Records excerpted from a collection:
---------------

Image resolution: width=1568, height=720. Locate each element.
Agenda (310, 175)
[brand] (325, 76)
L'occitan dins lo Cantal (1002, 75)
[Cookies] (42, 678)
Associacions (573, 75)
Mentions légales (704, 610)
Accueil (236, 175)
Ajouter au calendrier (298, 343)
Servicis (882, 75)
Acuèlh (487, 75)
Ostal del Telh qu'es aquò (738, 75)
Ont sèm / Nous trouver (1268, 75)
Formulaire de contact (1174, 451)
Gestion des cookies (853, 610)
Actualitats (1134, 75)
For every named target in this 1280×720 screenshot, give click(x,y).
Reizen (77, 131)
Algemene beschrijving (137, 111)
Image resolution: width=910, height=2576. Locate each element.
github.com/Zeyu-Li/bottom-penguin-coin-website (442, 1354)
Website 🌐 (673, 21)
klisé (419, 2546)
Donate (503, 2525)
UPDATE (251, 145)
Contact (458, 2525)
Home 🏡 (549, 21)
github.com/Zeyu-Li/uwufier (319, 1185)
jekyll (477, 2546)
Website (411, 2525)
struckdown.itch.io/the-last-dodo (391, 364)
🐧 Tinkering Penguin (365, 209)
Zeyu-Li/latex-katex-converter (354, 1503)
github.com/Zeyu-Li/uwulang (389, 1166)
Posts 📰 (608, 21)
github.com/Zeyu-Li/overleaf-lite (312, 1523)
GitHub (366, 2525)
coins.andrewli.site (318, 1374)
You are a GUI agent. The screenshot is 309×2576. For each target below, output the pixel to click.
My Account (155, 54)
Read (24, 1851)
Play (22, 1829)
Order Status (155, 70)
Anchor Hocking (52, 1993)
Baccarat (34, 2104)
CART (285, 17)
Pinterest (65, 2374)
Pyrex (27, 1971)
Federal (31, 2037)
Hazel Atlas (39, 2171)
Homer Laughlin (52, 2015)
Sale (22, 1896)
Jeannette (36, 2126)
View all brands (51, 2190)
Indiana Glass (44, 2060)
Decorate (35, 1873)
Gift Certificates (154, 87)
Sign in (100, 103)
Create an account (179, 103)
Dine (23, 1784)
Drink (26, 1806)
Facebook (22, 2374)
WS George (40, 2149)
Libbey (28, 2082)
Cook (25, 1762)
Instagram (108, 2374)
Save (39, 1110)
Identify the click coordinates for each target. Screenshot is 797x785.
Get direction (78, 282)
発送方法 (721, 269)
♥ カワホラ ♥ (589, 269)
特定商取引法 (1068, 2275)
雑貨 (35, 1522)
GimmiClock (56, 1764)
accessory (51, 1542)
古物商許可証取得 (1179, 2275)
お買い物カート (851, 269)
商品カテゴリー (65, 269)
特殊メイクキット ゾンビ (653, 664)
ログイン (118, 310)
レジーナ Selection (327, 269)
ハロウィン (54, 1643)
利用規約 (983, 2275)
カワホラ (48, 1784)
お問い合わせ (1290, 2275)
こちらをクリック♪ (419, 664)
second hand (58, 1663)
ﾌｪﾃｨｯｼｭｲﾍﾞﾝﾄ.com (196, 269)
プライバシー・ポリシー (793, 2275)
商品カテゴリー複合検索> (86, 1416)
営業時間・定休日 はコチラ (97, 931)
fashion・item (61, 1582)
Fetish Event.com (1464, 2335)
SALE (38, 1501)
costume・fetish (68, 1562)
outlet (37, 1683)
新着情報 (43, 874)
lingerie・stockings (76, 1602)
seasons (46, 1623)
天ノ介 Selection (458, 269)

---------------

WORK INSTRUCTIONS =
Print the line that contains "Libbey (28, 2082)", then every later line of the entries above up to and including the last, all exactly as written.

RESPONSE =
Libbey (28, 2082)
Cook (25, 1762)
Instagram (108, 2374)
Save (39, 1110)
Identify the click coordinates for each target. Screenshot is 797x785.
Get direction (78, 282)
発送方法 (721, 269)
♥ カワホラ ♥ (589, 269)
特定商取引法 (1068, 2275)
雑貨 (35, 1522)
GimmiClock (56, 1764)
accessory (51, 1542)
古物商許可証取得 (1179, 2275)
お買い物カート (851, 269)
商品カテゴリー (65, 269)
特殊メイクキット ゾンビ (653, 664)
ログイン (118, 310)
レジーナ Selection (327, 269)
ハロウィン (54, 1643)
利用規約 (983, 2275)
カワホラ (48, 1784)
お問い合わせ (1290, 2275)
こちらをクリック♪ (419, 664)
second hand (58, 1663)
ﾌｪﾃｨｯｼｭｲﾍﾞﾝﾄ.com (196, 269)
プライバシー・ポリシー (793, 2275)
商品カテゴリー複合検索> (86, 1416)
営業時間・定休日 はコチラ (97, 931)
fashion・item (61, 1582)
Fetish Event.com (1464, 2335)
SALE (38, 1501)
costume・fetish (68, 1562)
outlet (37, 1683)
新着情報 (43, 874)
lingerie・stockings (76, 1602)
seasons (46, 1623)
天ノ介 Selection (458, 269)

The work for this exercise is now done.